Considering the resistance in all the four settings, on average, it was the highest for STR in new (17.12%) and in previously-treated cases (29.94%) while it was the lowest for RIF (10.55%) in new cases and for EMB (27.84%) in the previously-treated cases (Table 1). The same results were observed in a study in Russia, in which the highest resistance was observed for STR in new and previously-treated cases with 40.4% and 66.7% respectively whereas resistance to RIF and EMB was the lowest in new cases (13.5%) and in the previously-treated cases (60.0%) respectively (19). These observations clearly demon-strate the significance of critical monitoring of drug resistance pattern in a set-up, particularly where there is a high prevalence of drug resistance.

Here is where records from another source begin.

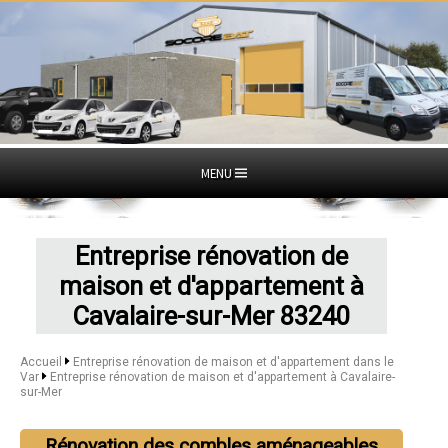
MENU
Entreprise rénovation de
maison et d'appartement à
Cavalaire-sur-Mer 83240
Accueil
Entreprise rénovation de maison et d'appartement dans le
Var
Entreprise rénovation de maison et d'appartement à Cavalaire-
sur-Mer
Rénovation des combles aménageables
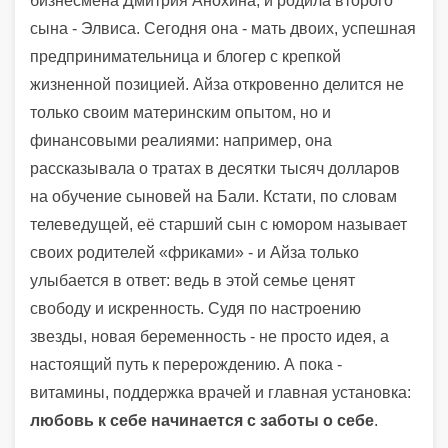
бизнесмена Дмитрия Анохина, и родила второго
сына - Элвиса. Сегодня она - мать двоих, успешная
предпринимательница и блогер с крепкой
жизненной позицией. Айза откровенно делится не
только своим материнским опытом, но и
финансовыми реалиями: например, она
рассказывала о тратах в десятки тысяч долларов
на обучение сыновей на Бали. Кстати, по словам
телеведущей, её старший сын с юмором называет
своих родителей «фриками» - и Айза только
улыбается в ответ: ведь в этой семье ценят
свободу и искренность. Судя по настроению
звезды, новая беременность - не просто идея, а
настоящий путь к перерождению. А пока -
витамины, поддержка врачей и главная установка:
любовь к себе начинается с заботы о себе
.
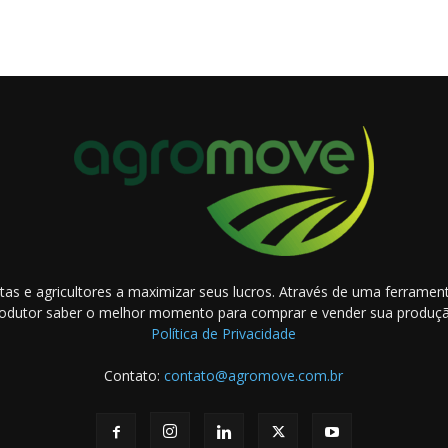
as e agricultores a maximizar seus lucros. Através de uma ferramenta
odutor saber o melhor momento para comprar e vender sua produç
Política de Privacidade
Contato:
contato@agromove.com.br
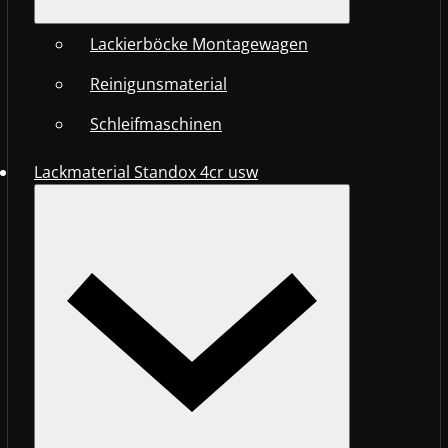
Lackierböcke Montagewagen
Reinigunsmaterial
Schleifmaschinen
Lackmaterial Standox 4cr usw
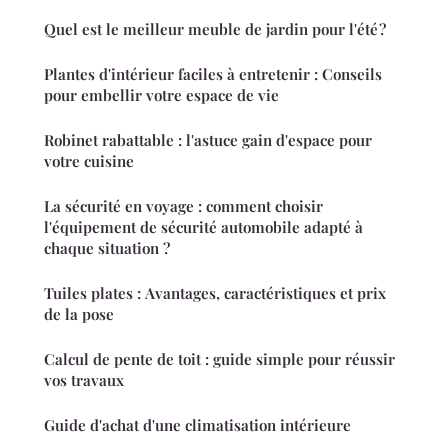
Quel est le meilleur meuble de jardin pour l'été ?
Plantes d'intérieur faciles à entretenir : Conseils
pour embellir votre espace de vie
Robinet rabattable : l'astuce gain d'espace pour
votre cuisine
La sécurité en voyage : comment choisir
l'équipement de sécurité automobile adapté à
chaque situation ?
Tuiles plates : Avantages, caractéristiques et prix
de la pose
Calcul de pente de toit : guide simple pour réussir
vos travaux
Guide d'achat d'une climatisation intérieure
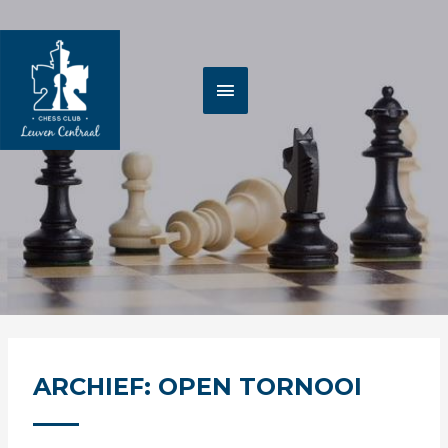
Spring
HOOFDMENU
naar
de
inhoud
ARCHIEF: OPEN TORNOOI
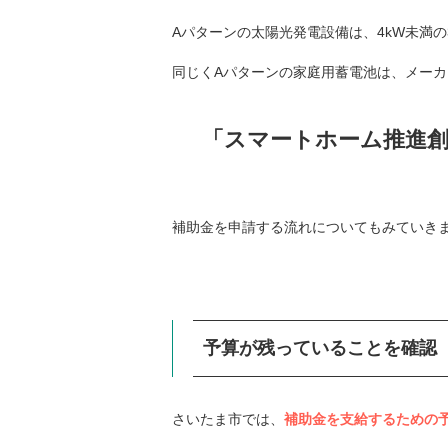
Aパターンの太陽光発電設備は、4kW未満の30
同じくAパターンの家庭用蓄電池は、メーカー公
「スマートホーム推進
補助金を申請する流れについてもみていき
予算が残っていることを確認
さいたま市では、
補助金を支給するための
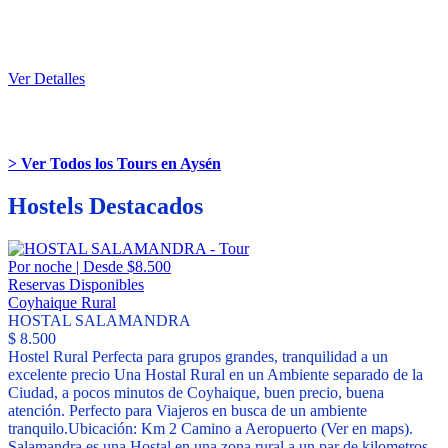
los $175.000 por persona en Trimarán. Tour Laguna San Rafael se
Reserva por Separado. (No incluye las dos noches de alojamiento
necesarias en Puerto Tranquilo) Ver todos los Tours en Coyhaique
Volver a Tours en la Región de Aysén
Leer más
leer menos
Ver Detalles
10% DE DESCUENTO
en reservas de 4 o + personas en Tours
seleccionados. Pídelo con el código: "
AUSTRAL20".
> Ver Todos los Tours en Aysén
Hostels Destacados
Por noche | Desde $8.500
Reservas Disponibles
Coyhaique Rural
HOSTAL SALAMANDRA
$ 8.500
Hostel Rural Perfecta para grupos grandes, tranquilidad a un
excelente precio Una Hostal Rural en un Ambiente separado de la
Ciudad, a pocos minutos de Coyhaique, buen precio, buena
atención. Perfecto para Viajeros en busca de un ambiente
tranquilo.Ubicación: Km 2 Camino a Aeropuerto (Ver en maps).
Salamandra es una Hostal en una zona rural a un par de kilometros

According to the World Health Organization (WHO), India is number one in terms of the prevalence of TB, and 3.4 million (17%) TB patients have developed multidrug resistance. Drug resistance surveys in Gujarat and Maharashtra (2005-2006) showed the prevalence of MDR-TB to be almost 3% among primary and 12-18% in previously-treated cases. It is estimated that the prevalence of MDR-TB may be three times greater than its incidence (20). MDR-TB in retreatment patients varies from 30% to 80% in different regions (21). In this study, on average, the resistance proportion of MDR-TB was high, with 34.61% among all the cases, 19.82% showing primary resistance, and 57.73% acquired resistance. We report a high rate of multidrug resistance in both newly-infected and previously-treated cases, which is in good agreement with earlier observations reported from India and some former Soviet Union countries (22-24). Among the new cases, the percentage of MDR prevalence was the highest (25%) in the cases from the first and third settings. In the case of the first setting, it could be because all the extra-pulmonary TB cases were from the same setting. In the third setting, being a primary healthcare centre, the prevalence of MDR-TB was the highest in new cases. In the acquired cases, it was the highest in the second setting (68.82%), followed by the fourth setting (66.66%). The second setting is a tertiary referral hospital, and the fourth setting is a secondary healthcare centre (district TB centre, Varanasi, India) where patients with more serious conditions may have presented, resulting in the highest number of acquired resistant cases. This study noted that the prevalence of MDR-TB was not significantly associated with age, sex, pulmonary TB, or extra-pulmonary TB.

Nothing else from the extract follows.